DISCOVER Your Potential, Destroy Self-Doubt, & Develop Habits for SUCCESS

Do you doubt yourself?

Amit Bray once said, “Everyone has the fire, but the champions know when to ignite the spark.” So what does this process look like? What really separates the ordinary from the extraordinary?

If you’ve been with me for a while, you know that I don’t do average — I do greatness. There’s something exceptionally inspiring about the legends who reach the top of their game. It’s even more amazing when they can maintain that state of high achievement again and again, despite the odds, the competition, and their own personal challenges.

As a former football player myself, talking with top athletes is always moving. But no matter what field you’re in, you can learn lessons from the pros. It’s the most victorious athletes who face the enormous pressure that comes with being at the top. Simultaneously cheered on and envied, they must find reserves of power from within no matter how their life trajectory moves. In learning from legends, I hope you’ll find inspiration to push boundaries, challenge yourself, and discover just how much is possible for you.

It was my great pleasure to talk to Lindsey Vonn, the most decorated ski champion in the world. I never made it to her level, and I was truly honored to connect with her, pick her brain, and dive into questions about both professional and personal mastery.

Who Is Lindsey Vonn?

For many people, my guest needs no introduction. With 82 World Cup victories, Alpine Skier Lindsey Vonn is the most decorated ski champion in history. Among her many accolades, Lindsey has won an Olympic Gold Medal, two World Cup titles, four World Cup victories, and 16 Crystal Globes. Lindsey’s wins far exceed any other skier in the world. 

Lindsey’s journey wasn’t without challenges. She battled depression, overcame self-doubt, and suffered numerous injuries, which eventually led to her retirement in 2019. Since retiring, she’s focused on her personal life and philanthropic pursuits. She’s written two books: the autobiographical Rise: My Story and the New York Times bestseller Strong is the New Beautiful. In addition, she runs the Lindsey Vonn Foundation and supports Wings for Life and the Wounded Warrior Project.

Not only is Lindsey an incredible inspiration, but she also has great insight into one of the most challenging processes we all go through — change. Having centered most of her life around skiing and competition, Lindsey met the challenge of transitioning away from competitive racing head-on.
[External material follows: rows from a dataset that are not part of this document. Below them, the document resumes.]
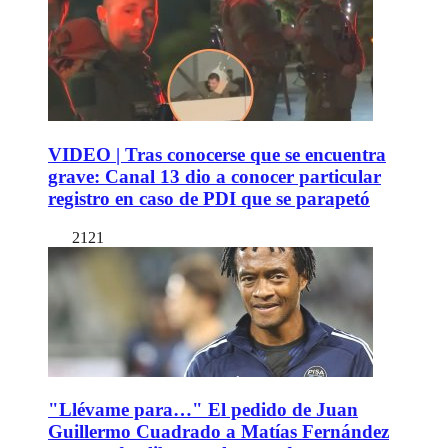
VIDEO | Tras conocerse que se encuentra
grave: Canal 13 dio a conocer particular
registro en caso de PDI que se parapetó
2121
"Llévame para…" El pedido de Juan
Guillermo Cuadrado a Matías Fernández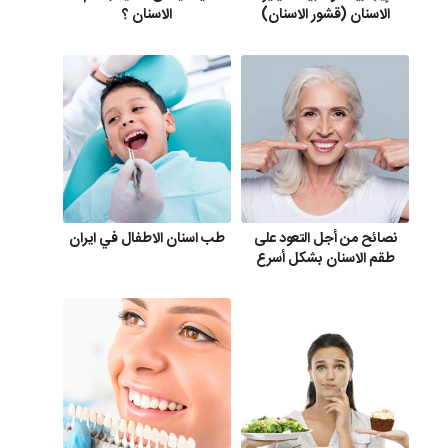
الاسنان (قشور الاسنان)
الاسنان ؟
نصائح من أجل التعود على
طب اسنان الاطفال في ايران
طقم الاسنان بشكل أسرع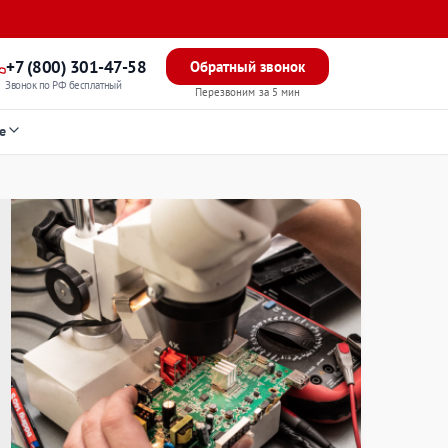
+7 (800) 301-47-58
Обратный звонок
Звонок по РФ бесплатный
Перезвоним за 5 мин
е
In ending one cycle and beginning a new one, Lindsey learned to let go of the past and move forward into the new, exciting chapter she’s in now.

Talking with Lindsey was fascinating. It’s always wonderful to hear of the attitudes, processes, victories, and struggles of the most successful people on earth. I loved hearing about what fueled her amazing athletic achievements and how she’s embracing life in a whole new way post-career. Let’s get started!

On Success Despite Setbacks

Lindsey brought an almost superhuman ability to the slopes without fail. There’s no doubt that she had a natural talent and a dedication to training. So what else plays into the recipe for Lindsey’s success?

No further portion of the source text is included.